(Data excerpts)
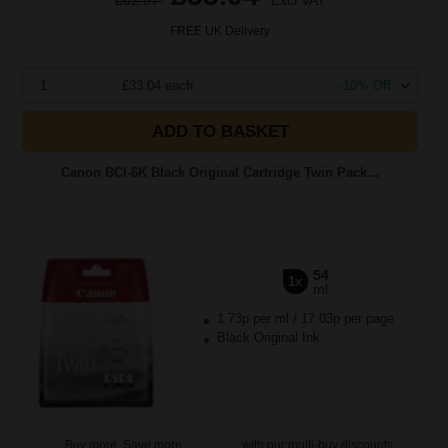
£52.87
Excl VAT
FREE UK Delivery
1
£33.04 each
-10% Off
ADD TO BASKET
Canon BCI-6K Black Original Cartridge Twin Pack...
54
1x
ml
1.73p per ml
/
17.03p per page
Black Original Ink
Buy more, Save more
with our multi-buy discounts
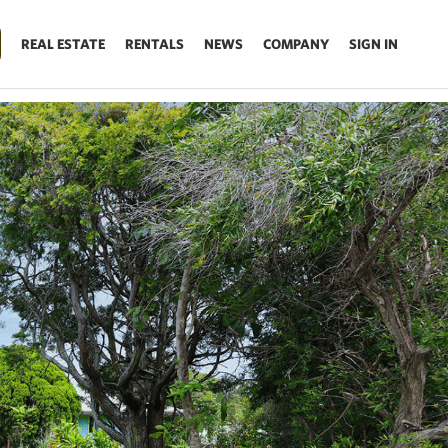
REAL ESTATE
RENTALS
NEWS
COMPANY
SIGN IN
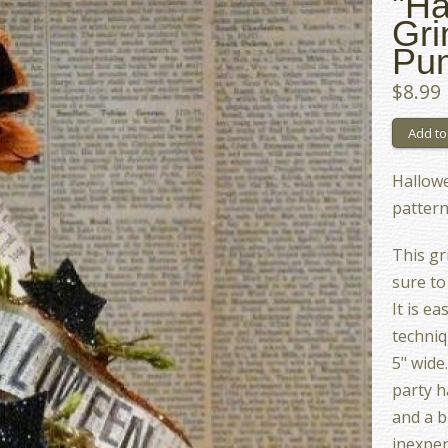
"Ha
Gri
Pum
$8.99
Hallow
pattern
This gr
sure to
It is e
techniq
5" wide
party h
and a b
inexpen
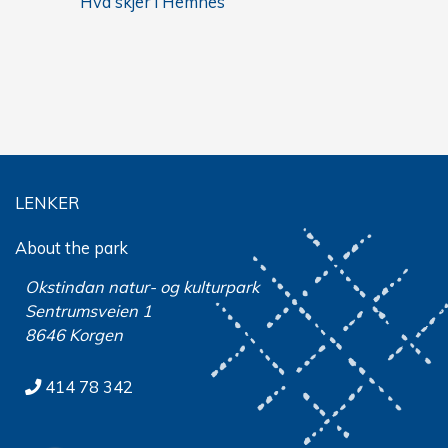
Hva skjer i Hemnes
LENKER
About the park
Okstindan natur- og kulturpark
Sentrumsveien 1
8646 Korgen
414 78 342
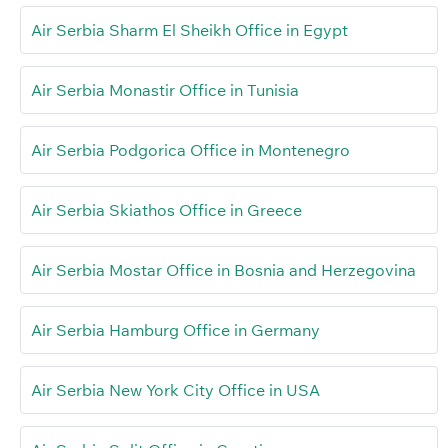
Air Serbia Sharm El Sheikh Office in Egypt
Air Serbia Monastir Office in Tunisia
Air Serbia Podgorica Office in Montenegro
Air Serbia Skiathos Office in Greece
Air Serbia Mostar Office in Bosnia and Herzegovina
Air Serbia Hamburg Office in Germany
Air Serbia New York City Office in USA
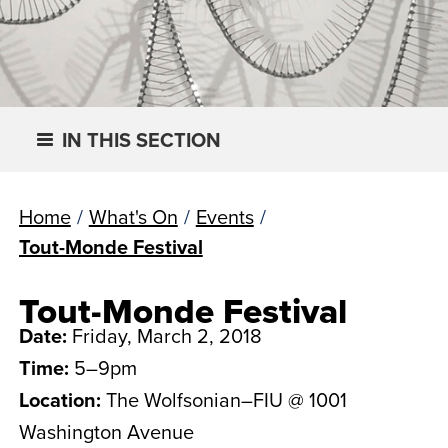
IN THIS SECTION
Home
/
What's On
/
Events
/
Tout-Monde Festival
Tout-Monde Festival
Date:
Friday, March 2, 2018
Time:
5–9pm
Location:
The Wolfsonian–FIU @ 1001
Washington Avenue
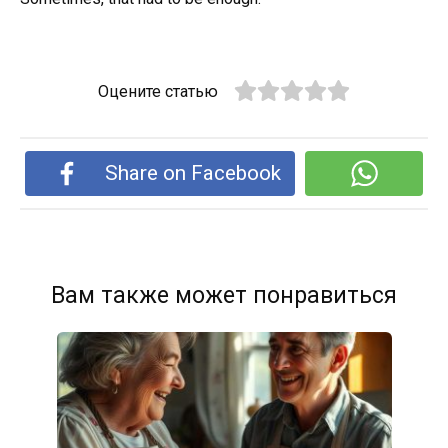
Оцените статью
Share on Facebook
Вам также может понравиться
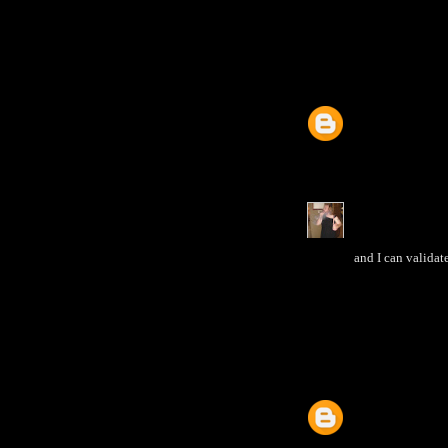
and I can validat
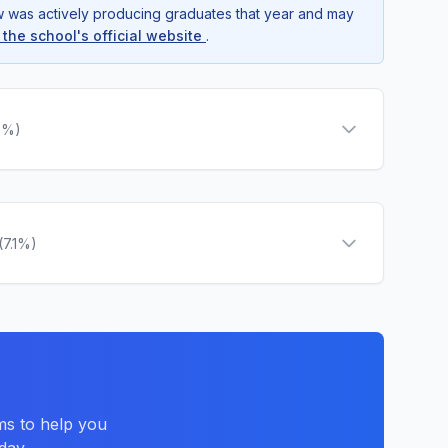
ow was actively producing graduates that year and may
t the school's official website
.
9%)
(7.1%)
ms to help you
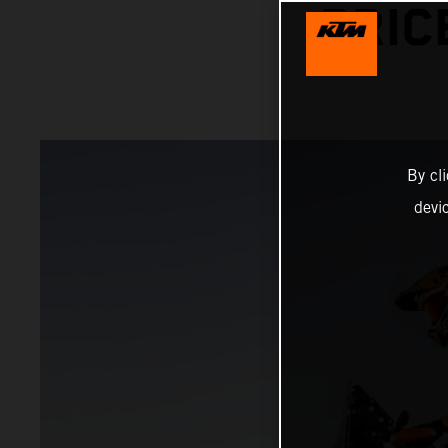
PRIC
By cl
devi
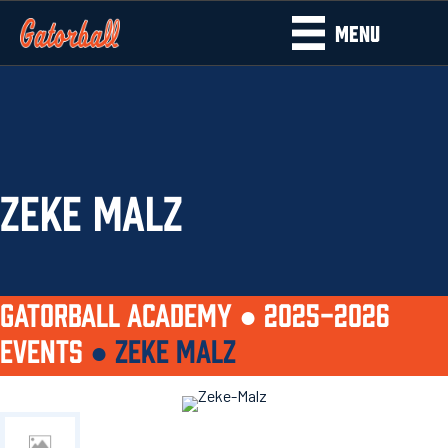
MENU
ZEKE MALZ
GATORBALL ACADEMY ●
2025-2026
EVENTS
●
ZEKE MALZ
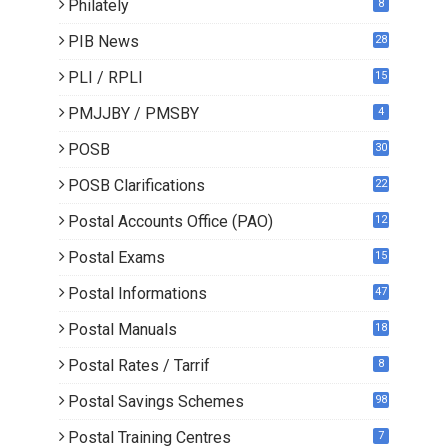
Philately
8
PIB News
28
PLI / RPLI
15
9
PMJJBY / PMSBY
4
POSB
30
POSB Clarifications
22
1
Postal Accounts Office (PAO)
12
Postal Exams
15
3
Postal Informations
47
Postal Manuals
18
Postal Rates / Tarrif
8
Postal Savings Schemes
98
Postal Training Centres
7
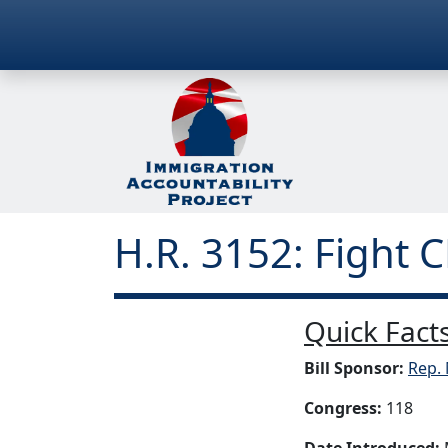
H.R. 3152: Fight 
Quick Facts
Bill Sponsor:
Rep. 
Congress:
118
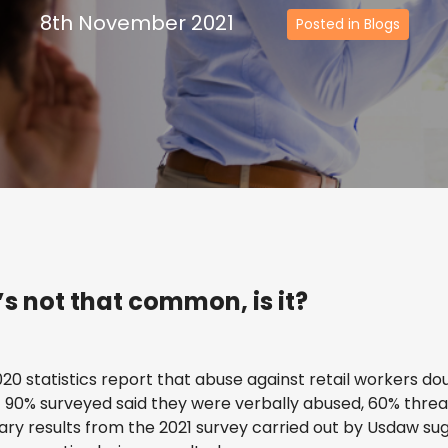
8th November 2021
Posted in Blogs
t’s not that common, is it?
2020 statistics report that abuse against retail workers dou
90% surveyed said they were verbally abused, 60% threa
ary results from the 2021 survey carried out by Usdaw su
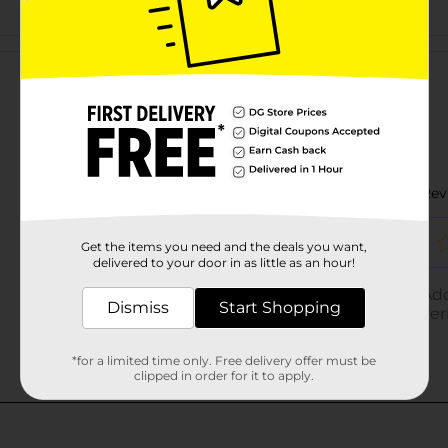
Customer reviews
Get the items you need and the deals you want,
delivered to your door in as little as an hour!
Dismiss
Start Shopping
*for a limited time only. Free delivery offer must be
clipped in order for it to apply.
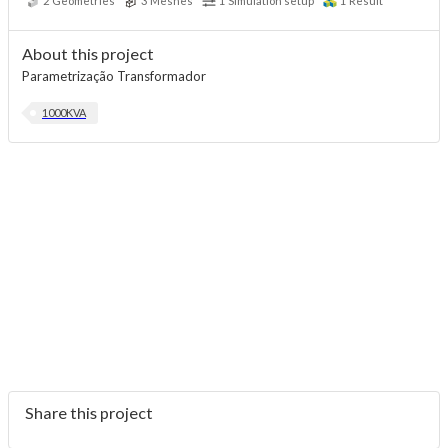
2
Geometries
3
Meshes
1
Simulation setup
1
Result
About this project
Parametrização Transformador
1000KVA
Share this project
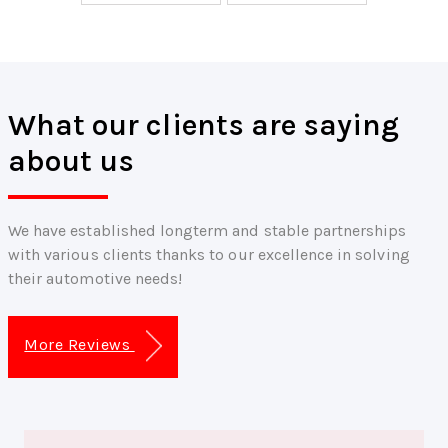
What our clients are saying
about us
We have established longterm and stable partnerships
with various clients thanks to our excellence in solving
their automotive needs!
More Reviews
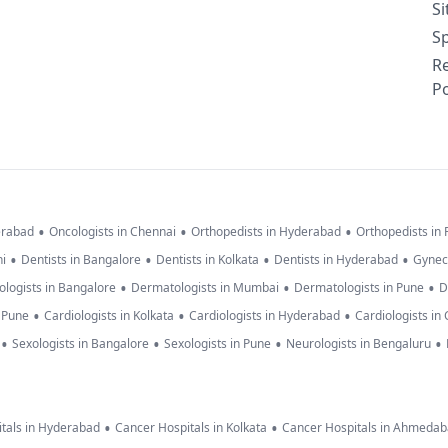
S
Sp
R
Po
•
•
•
erabad
Oncologists in Chennai
Orthopedists in Hyderabad
Orthopedists in
•
•
•
•
hi
Dentists in Bangalore
Dentists in Kolkata
Dentists in Hyderabad
Gynec
•
•
•
logists in Bangalore
Dermatologists in Mumbai
Dermatologists in Pune
D
•
•
•
n Pune
Cardiologists in Kolkata
Cardiologists in Hyderabad
Cardiologists in
•
•
•
•
Sexologists in Bangalore
Sexologists in Pune
Neurologists in Bengaluru
•
•
tals in Hyderabad
Cancer Hospitals in Kolkata
Cancer Hospitals in Ahmeda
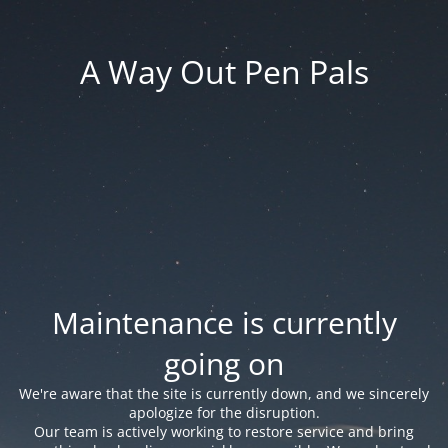
A Way Out Pen Pals
Maintenance is currently
going on
We're aware that the site is currently down, and we sincerely
apologize for the disruption.
Our team is actively working to restore service and bring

▸ **Task details**
Return every line of the records in which the word "Cancer" is found.

▸ **Solution for this task**
Cancer Hospitals in Kolkata
Cancer Hospitals in Ahmeda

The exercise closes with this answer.